Phase 4: ML-powered advertising
eBay stands at an advantageous crossroads for harnessing the power of machine learning (ML) within its seller and advertising platforms. Unlike numerous companies that scramble to identify tangible AI problems, eBay has amassed a substantial backlog of persistent user challenges—ones that have defied time and our most diligent attempts to eliminate them. It has also amassed a wealth of high-quality comparative data that requires rapid aggregation and its instant translation into best next action. ML provides fast response to these micro-changes and instantly re-tailors selling and advertiser tactics and applies them towards user-defined objective. Furthermore, Large Language Models (LLMs) can deepen the neural-level understanding of the user objectives within the specifics of their inventory and real-time market dynamics.
The rationale behind this lies not in operational intricacies but rather in computational prowess. To thrive in advertising, one must outperform competitors by meticulously allocating ad spend. Decisions such as which program to utilize at a given moment in time, which listings to prioritize, selecting optimal ad rates all extend beyond normal human capacity.
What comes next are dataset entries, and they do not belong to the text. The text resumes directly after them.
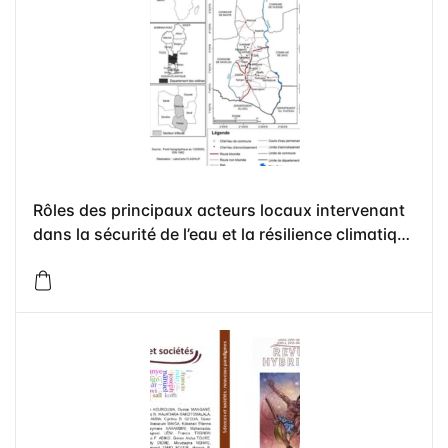
Rôles des principaux acteurs locaux intervenant
dans la sécurité de l’eau et la résilience climatique
dans les communes de Dassa-Zoumé et de
Glazoué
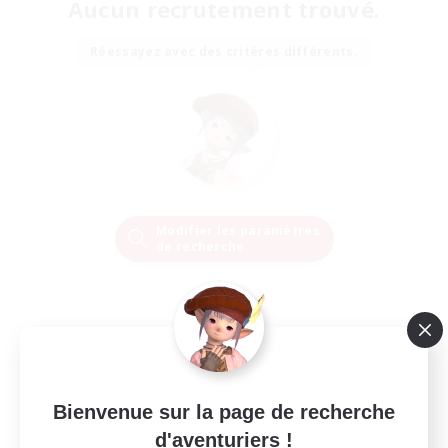
Aucun recrutement trouvé.
Réessayez avec des critères différents.
Modifier les paramètres
de recherche
Bienvenue sur la page de recherche
d'aventuriers !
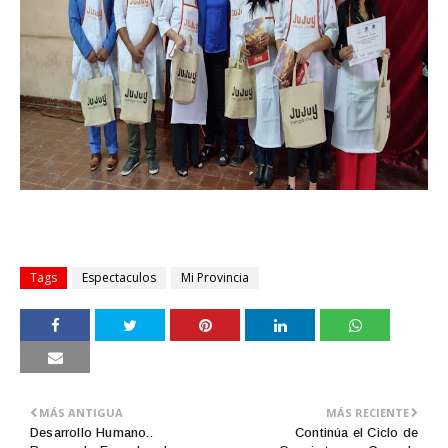
Tags
Espectaculos
Mi Provincia
MÁS ANTIGUA
MÁS RECIENTE
Desarrollo Humano..
Continúa el Ciclo de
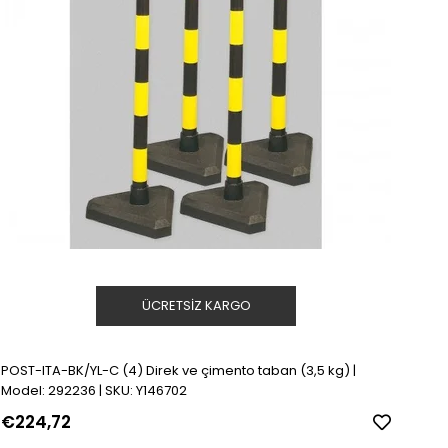
ÜCRETSIZ KARGO
POST-ITA-BK/YL-C (4) Direk ve çimento taban (3,5 kg) |
Model: 292236 | SKU: Y146702
€224,72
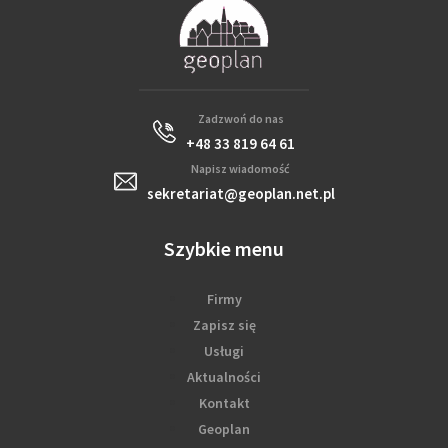
Zadzwoń do nas
+48 33 819 64 61
Napisz wiadomość
sekretariat@geoplan.net.pl
Szybkie menu
Firmy
Zapisz się
Usługi
Aktualności
Kontakt
Geoplan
The sheer volume of these variables and their aggregation for instant, precise micro-adjustments can only be delivered by well-trained ML backend.
Key problems that ML can solve
Looking ahead
This journey has placed eBay on a firm vector towards automation of advertising services through Machine Learning. 2022 had marked the intellectual departure from Self-service and put eBay on the road towards creating the full-service automated Advertising platform. Profitable advertising must be symbiotic where the success of users translates directly to the profitability of the platform. Continuous investment in ML capabilities, layered with LLM’s neural sensitivity to user intent will eventually transform advertising at eBay into a fully automated advertising agency.